This is the banality of evil continuing to terrorise: the everyday things where evil lurks in train timetables and tickets; disguised, who knows, in your neighbours; in a stupid drawing laden with otherwise unperceived meanings steeped in death in a cartoon in your morning newspaper, God forgive me.
It gets worse than that. Bite the air in Britain and you can taste the racism, the homophobia, the sexism and all the prejudices that constitute the real cancel culture that pervades our society.
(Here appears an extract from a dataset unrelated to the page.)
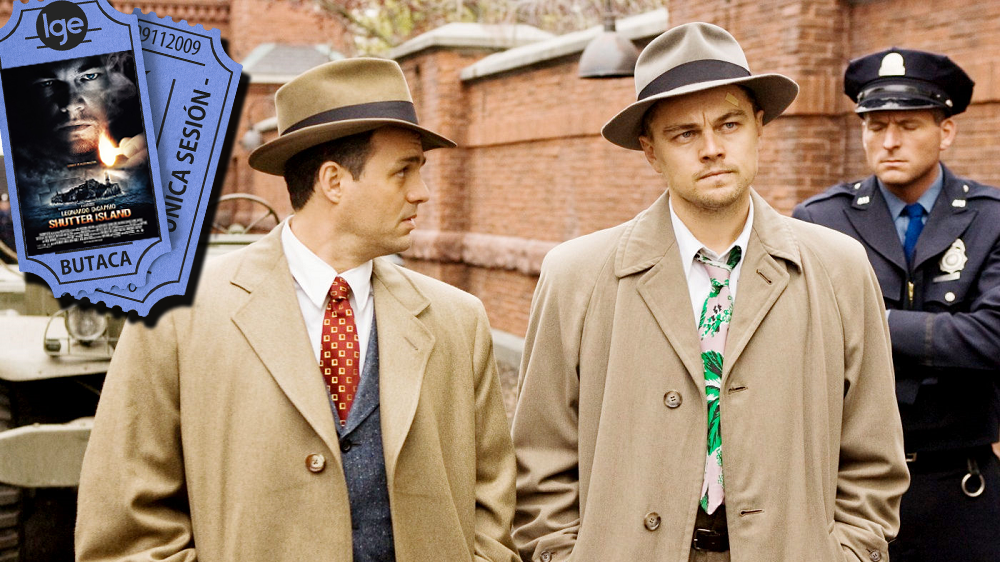 Identify the location of red brick wall. (551, 88), (529, 185), (896, 19), (987, 151), (812, 170), (507, 300).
It’s the thousand tiny cancellations people suffer daily not because of what they think or do, but because of what they are; cancelling their right to go where they choose and feel safe, do what they want and feel at ease, read what they like and not be triggered by a blunder blithely evoking genocide.
It’s even worse than that. I’d like to think that I’m not even remotely antisemitic, but what do I know? As a visual artist operating in a genre dependent on exaggeration and mockery, I also swim in a swamp being constantly fed with poisonous slurry from two millennia of European Christian art portraying Jews as ugly, avaricious monsters.
Worse, 50 years ago, with the Holocaust rawly fresh in everyone’s minds, at my Anglican school the chaplain dismissed the suffering of the Jews as punishment for Christ’s crucifixion. And 25 years ago, a senior figure at a major UK charity, thinking I was Jewish because he’d mistakenly assumed “Rowson” is an anglicisation of “Rosen”, instantly told me an antisemitic joke on discovering I wasn’t. Far, far worse manifestations of antisemitism continue unabated. This is the air we breathe; the miasma many of us choke on.
These facts should not be ambiguous, though what I do as a cartoonist depends on ambiguity. But while all of it is about power and its control through mockery, within this context, individuals have multiple identities and multiple roles as these matrices constantly shift.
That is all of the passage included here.